To further improve prediction, the state can be kept with 2 bits instead of 1. A commonly used 2-bit implementation is shown below.
When the state is 11 or 10, the prediction will be taken, otherwise it will be not taken. The result can only be changed with 2 failed predictions. This is particularly useful in for-for loop. Using 1-bit predictor, the last iteration of inner loop will always fail, which will not happen with 2-bit predictor.
The predictors we discussed so far only consider “local” branch history, i.e., the previous behavior of the branch itself. The behavior of a conditional branch also depends on the path taken by the program to that branch. This means the behavior of the last few conditional branches or the “global” history also impacts the prediction accuracy. A common solution is to have (m, n) correlation predictor, where m stands for “global” history of m recently happened branches, and n stands for n-bit “local” predictor. A (2, 2) correlating predictor is shown below.
The 2-bit global branch history keeps track of behavior of most recent 2 branches, and it used to index which set of 2-bit predictors to use. Each set of 2-bit predictors is indexed by last 4 bits of branch address, which means each set has 16 2-bit predictors. Final prediction result is derived from both global branch history and branch address.
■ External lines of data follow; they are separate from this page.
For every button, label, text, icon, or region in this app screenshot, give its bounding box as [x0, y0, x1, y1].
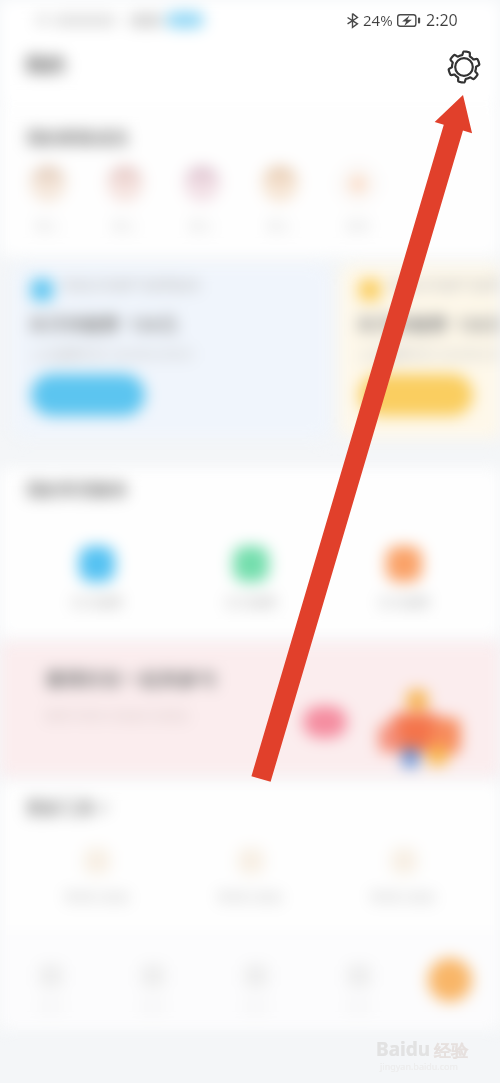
button[interactable]: 智能水电燃气缴费服务: [340, 264, 500, 438]
button[interactable]: 生活缴费: [20, 546, 174, 610]
staticText: 邀请好友一起来参与: [45, 668, 216, 692]
button[interactable]: Compose: [428, 958, 472, 1002]
button[interactable]: 常用工具名: [174, 848, 327, 905]
button[interactable]: Settings: [444, 47, 484, 87]
staticText: 经验: [434, 1041, 468, 1062]
staticText: 本月待缴费 126元: [357, 312, 500, 337]
button[interactable]: [359, 374, 473, 416]
button[interactable]: 生活缴费: [174, 546, 327, 610]
staticText: 2:20: [426, 9, 458, 31]
button[interactable]: 常用工具名: [327, 848, 480, 905]
staticText: 我的家庭成员: [26, 128, 128, 149]
button[interactable]: 家人: [163, 166, 241, 233]
button[interactable]: 常用工具名: [20, 848, 174, 905]
staticText: 24%: [363, 10, 393, 30]
staticText: 生活缴费: [71, 594, 123, 610]
button[interactable]: 邀请好友一起来参与: [0, 642, 500, 776]
button[interactable]: 家人: [86, 166, 163, 233]
staticText: 我的: [25, 53, 65, 78]
staticText: 生活缴费: [378, 594, 430, 610]
button[interactable]: 生活缴费: [327, 546, 480, 610]
staticText: 我的常用服务: [26, 480, 128, 501]
button[interactable]: 家人: [9, 166, 86, 233]
staticText: 上次缴费时间 2020年2月8日: [357, 345, 500, 363]
button[interactable]: 家人: [241, 166, 319, 233]
staticText: 更多工具 >: [26, 796, 109, 819]
button[interactable]: [31, 374, 145, 416]
staticText: jingyan.baidu.com: [380, 1060, 458, 1072]
button[interactable]: 智能水电燃气缴费服务: [12, 264, 330, 438]
button[interactable]: Add contact: [319, 166, 397, 233]
staticText: 本月待缴费 126元: [29, 312, 178, 337]
staticText: 智能水电燃气缴费服务: [390, 277, 500, 295]
button[interactable]: [303, 706, 347, 738]
staticText: Baidu: [376, 1036, 431, 1062]
staticText: 生活缴费: [225, 594, 277, 610]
The “ultimate” solution is called Tournament Predictor. As suggested by the name, two predictors are working simultaneously and competing with each other. A 2-bit predictor is used to choose which predictor provides the result. If the predictor that is chosen has incorrect result twice while the other predicts correctly, the second predictor gets picked for branch prediction. Relatively speaking, Tournament Predictor has better accuracy over other types of predictors.
Branch Target Prediction
Branch target prediction involves getting branch target address as soon as possible. Without branch target prediction, even though we know branch should be taken in advance, we would not know where to jump.
A common implementation is to keep a branch target buffer or BTB, to store the predicted branch target address. The BTB is indexed by branch instruction’s PC or program count, and the predicted target address will be available in one cycle.
Branch prediction can only work well when both condition and target prediction co-exist. When being asked how to improve control hazards in CPU pipelining, remember to mention both condition and target prediction.